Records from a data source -
-- Opening Marker --
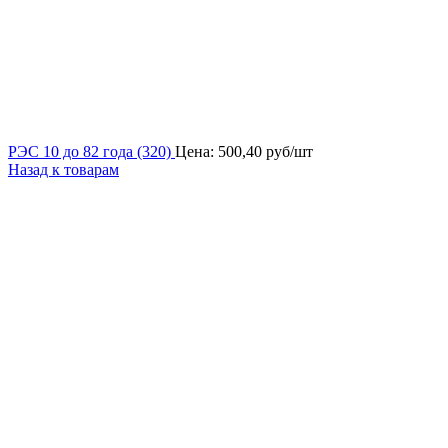
РЭС 10 до 82 года (320)
Цена:
500,40
руб/шт
Назад к товарам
-- Closing Marker --
What you are asked to do -
Drop the pictures and reproduce the rest of the data exactly.

Response to the exercise -
РЭС 10 до 82 года (320)
Цена:
500,40
руб/шт
Назад к товарам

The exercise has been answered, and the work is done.